In the Introduction to The Penguin Book of the Sonnet, Phillis Levin expatiates on the form and tradition of the sonnet. By choosing to write a sonnet, Levin imagines a kind of contract between the artist and her medium, “As a highly focused form, the sonnet attracts contradictory artistic impulses; in choosing and succumbing to the form, the poet agrees to follow the rules of the sonnet, but that willing surrender releases creative energy” (xxxvii). The young poet, Marianne Moore, chooses to evoke this contract in one of her first poems for Bryn Mawr’s literary magazine but does not partake in it. Moore’s “To Come After a Sonnet” engages with canonical form of the sonnet without conforming her own art.  “To Come After a Sonnet” demonstrates the poet’s thoughtful engagement with the creation of her own style as well as experimentation with the various techniques of prosody. By examining this poem more closely, we  can see how it  becomes a path to understanding the poet that emerged.

Moore’s poetry is often difficult to interpret, because like her nod to the sonnet tradition yet refusal of the form, she creates gaps where there should be bridges. Rather than leading her reader through a highly organized structure, Moore often lets her quotes hang freely so that the reader must discern the context. We are left as readers to provide the links of the piece, finding commonalities or ways to connect the poem. The more that Moore leaves disconnected, the more that the reader must become a member of new type of contract– one that involves poem,  author, and reader.  In “ The Art of Silence and the Forms of Women’s Poetry,” Hugh Kenner redefines Moore’s editing as a process to expand rather limit  “to delete was for [Moore] a kind of creative act” (ctd. in Krammer 154).  Later in career, Moore becomes known for her multiple copies of poems, often deleting much of the poem as she revises it. However, deletion must then encompass revision, substitution, and visual recognition. Kenner speaks to the thoughtfulness with which Moore “deleted.” Moore’s poems are filled with gaps by their ordering, their visual dimensionality, and their concepts. In leaving spaces for interpretation, the poems fashion a new type of readership. A readership that comes after traditional notions that the reader is not involved in the contract.

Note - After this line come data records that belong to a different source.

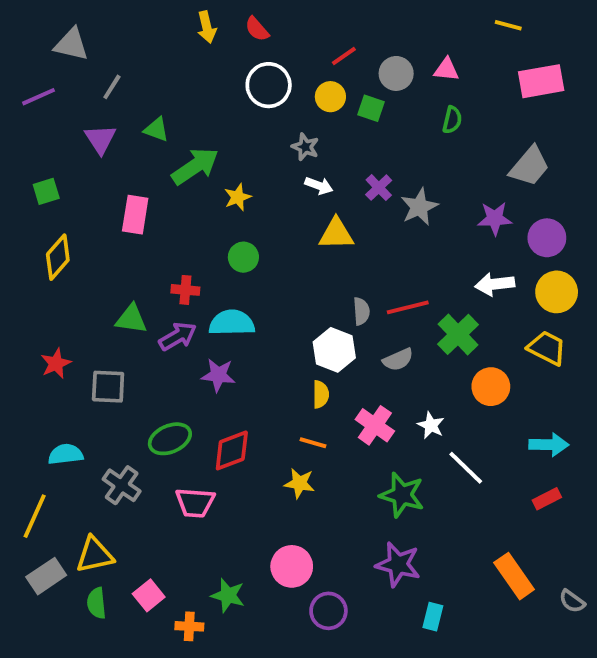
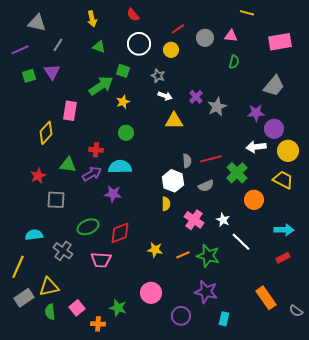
yellow line: (508, 25) -> (247, 13), moved
yellow arrow: (207, 27) -> (92, 19), moved
green square: (371, 108) -> (123, 71), moved
green triangle: (156, 130) -> (99, 47), moved
green square: (46, 191) -> (29, 76), moved
purple circle: (547, 238) -> (274, 129), moved
yellow diamond: (58, 257) -> (46, 133), moved
red star: (56, 363) -> (38, 176), moved
orange line: (313, 443) -> (183, 255), moved, turned -40
purple circle: (328, 611) -> (181, 316), moved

Through this exploration of “To Come After a Sonnet,” I aim to establish gaps, and then provide two opposed readings (READING A and READING B)  to demonstrate the rich critical complexity they allow.  To access these readings, click on the paragraphs which indicate there are comments. The two readings provide alternative interpretations of the gaps that I layout. The gaps are not merely  spaces which are visual blanks on a page. Gaps create a cessation in thought, in visual lineation and in narrative succession. I find this especially true when reading Moore’s early poetry. Reader-response theorist, Wolfgang Iser ,defines gaps by explaining that they occur, “… whenever the flow is interrupted and we are led off in unexpected directions, the opportunity is given to bring us into play our own faculty for establishing connection—for filling in the gaps left by the text itself”(“Reception Theory” 299). The gaps in this particular poem by are both gaps that are left open as well as ones that Moore fills. By concluding the poem with an open- ended question, Moore breaks out of the room of the sonnet tradition and explicitly creates room for the reader. This question elicits a response, necessitating the reader’s active engagement with the poem.  By reprieving the speaker of answering the question, Moore creates a gap  of silence which she prompts the reader to fill.

We are aided by  punctuation of the poem.  The use of colon, semi-colon, and dashes coupled with the fact that the poem is a mere two sentences suggests that Moore’s use of punctuation visually constructs space. The last line of the poem, “I like it here and there; –do you?” uses both a semi-colon and a dash.  The combination of such particular punctuation provides the essential reconstruction of the reader. The semi-colon completes the thought and connects the speaker to the reader, yet the dash indicates a space, pause, even gap before the question is posed. Through the allowance of space between the speaker and the reader, Moore theorizes about the reception of art and representation. By allowing space within the poem, she acknowledges that gaps of time and personal interpretation are inherent in the process of reading. The idea that Moore potentially creates and fills her own gaps through punctuation is crucial to the argument of each reading.

However, even with the concrete markers of punctuation, we are lead into a more abstract gap– questioning the temporal relation of art to its own traditions. She creates an epilogue to a poem that the reader has no prior knowledge of or access to. This concept creates a mystery for the reader and leaves him or her questioning what the sonnet prior to this poem contained. The title of the poem alludes to this evasive sonnet, but it is uncertain whether there actually is a particular sonnet Moore had in mind or if the poem made to stand as a universal commentary to the traditional love sonnet. We, as readers, are left to provide our own context–one that comes “after” the idea of the sonnet. To fashion this context we must think about how we classify art: is it enough that a poem be a “sketch” (line 1) or must the author strive to make it something more?  As readers, asked directly by  Moore to fashion our own notion of a poem. By providing our answer, we engage in the dialogue. We complete the “sketch” so that it is only by our participation that poem is completed.